Figure 1 shows the emission pattern from the clean surface of a TiC _0.95 N _0.01 <110> field emitter after flash heating at 1500°C, and Figure 2 shows the emission pattern from the field emitter after processing according to the method of the present invention. Emission pattern, Fig. 3 is a diagram of the relationship between total current and time of a field emitter manufactured by the method of the _present invention. After H ₂ S treatment, further C ₂
This shows the case of H ₄ gas treatment.

Claims (1)

[Claims] 1. Titanium carbonitride single crystal emitter surface
After surface treatment with H ₂ S or S-containing gas at ~1400°C, 10 ⁷
A method for producing a titanium compound field emitter, characterized by applying a strong electric field of V/cm or more. 2 The surface of the titanium carbonitride single crystal emitter is
After performing surface treatment with H ₂ S or a gas containing S and surface treatment with O ₂ separately or simultaneously at ~1400°C, under ultra-high vacuum, 10 ⁷ V/cm
A method for producing a titanium compound field emitter, characterized by applying a strong electric field of the above magnitude. 3 The surface of the titanium carbonitride single crystal emitter is
After surface treatment with H ₂ S or S-containing gas and surface treatment with C ₂ H ₄ or other hydrocarbon gas separately or simultaneously at ~1400°C, 10 ⁷ in ultra-high vacuum.
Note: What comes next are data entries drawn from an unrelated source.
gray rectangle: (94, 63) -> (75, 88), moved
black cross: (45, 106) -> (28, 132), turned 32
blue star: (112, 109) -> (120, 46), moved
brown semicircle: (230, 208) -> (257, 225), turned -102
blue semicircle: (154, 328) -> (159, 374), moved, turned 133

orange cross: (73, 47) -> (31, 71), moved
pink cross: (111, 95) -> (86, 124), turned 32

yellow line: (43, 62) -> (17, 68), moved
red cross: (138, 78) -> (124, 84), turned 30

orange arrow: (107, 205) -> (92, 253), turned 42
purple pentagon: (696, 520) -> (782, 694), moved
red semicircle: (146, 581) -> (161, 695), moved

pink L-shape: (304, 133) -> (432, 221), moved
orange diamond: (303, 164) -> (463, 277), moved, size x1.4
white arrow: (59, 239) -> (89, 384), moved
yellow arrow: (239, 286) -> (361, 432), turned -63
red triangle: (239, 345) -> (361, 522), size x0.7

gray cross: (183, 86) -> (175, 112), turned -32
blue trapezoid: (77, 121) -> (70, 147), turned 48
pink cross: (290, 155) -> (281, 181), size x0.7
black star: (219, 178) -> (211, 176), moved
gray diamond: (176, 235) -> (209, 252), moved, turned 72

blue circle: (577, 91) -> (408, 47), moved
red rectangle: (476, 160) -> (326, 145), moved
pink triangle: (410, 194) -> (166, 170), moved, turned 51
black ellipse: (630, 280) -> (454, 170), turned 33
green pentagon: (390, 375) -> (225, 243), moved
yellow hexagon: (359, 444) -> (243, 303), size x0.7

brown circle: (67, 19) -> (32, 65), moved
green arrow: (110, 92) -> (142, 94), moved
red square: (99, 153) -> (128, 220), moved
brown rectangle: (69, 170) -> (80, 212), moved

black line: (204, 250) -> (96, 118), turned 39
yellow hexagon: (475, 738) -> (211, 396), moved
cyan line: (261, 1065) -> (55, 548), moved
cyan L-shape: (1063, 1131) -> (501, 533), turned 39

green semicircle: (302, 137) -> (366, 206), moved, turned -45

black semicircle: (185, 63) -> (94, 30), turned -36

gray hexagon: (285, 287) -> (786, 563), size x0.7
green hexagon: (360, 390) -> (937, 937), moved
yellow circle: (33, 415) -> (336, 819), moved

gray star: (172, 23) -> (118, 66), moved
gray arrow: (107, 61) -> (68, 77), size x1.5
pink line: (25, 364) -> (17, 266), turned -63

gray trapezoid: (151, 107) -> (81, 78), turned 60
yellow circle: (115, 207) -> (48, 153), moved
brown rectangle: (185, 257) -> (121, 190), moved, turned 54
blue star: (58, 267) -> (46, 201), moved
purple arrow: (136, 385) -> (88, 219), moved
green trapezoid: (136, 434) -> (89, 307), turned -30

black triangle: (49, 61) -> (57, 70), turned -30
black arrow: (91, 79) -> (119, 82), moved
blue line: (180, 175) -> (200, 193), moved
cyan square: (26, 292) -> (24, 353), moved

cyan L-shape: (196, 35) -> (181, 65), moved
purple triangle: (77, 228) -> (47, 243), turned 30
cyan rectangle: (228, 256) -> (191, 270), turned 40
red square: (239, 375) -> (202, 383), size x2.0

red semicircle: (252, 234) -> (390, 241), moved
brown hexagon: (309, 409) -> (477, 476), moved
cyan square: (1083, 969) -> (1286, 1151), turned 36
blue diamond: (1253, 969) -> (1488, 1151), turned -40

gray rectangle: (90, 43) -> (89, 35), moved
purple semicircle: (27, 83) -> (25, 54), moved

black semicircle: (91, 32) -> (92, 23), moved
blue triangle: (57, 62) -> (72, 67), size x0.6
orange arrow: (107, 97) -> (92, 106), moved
A method for producing a titanium compound field emitter, characterized by applying a strong electric field of V/cm or more. 4 Titanium carbonitride single crystal emitter surface with 900
After surface treatment with H ₂ S or S-containing gas, O ₂ surface treatment, and surface treatment with C ₂ H ₄ or other hydrocarbon gas at ~1400°C, either separately or simultaneously, ultra-high temperature Under vacuum, 10 ⁷ V/
A method for producing a titanium compound field emitter, characterized by applying a strong electric field of cm or more.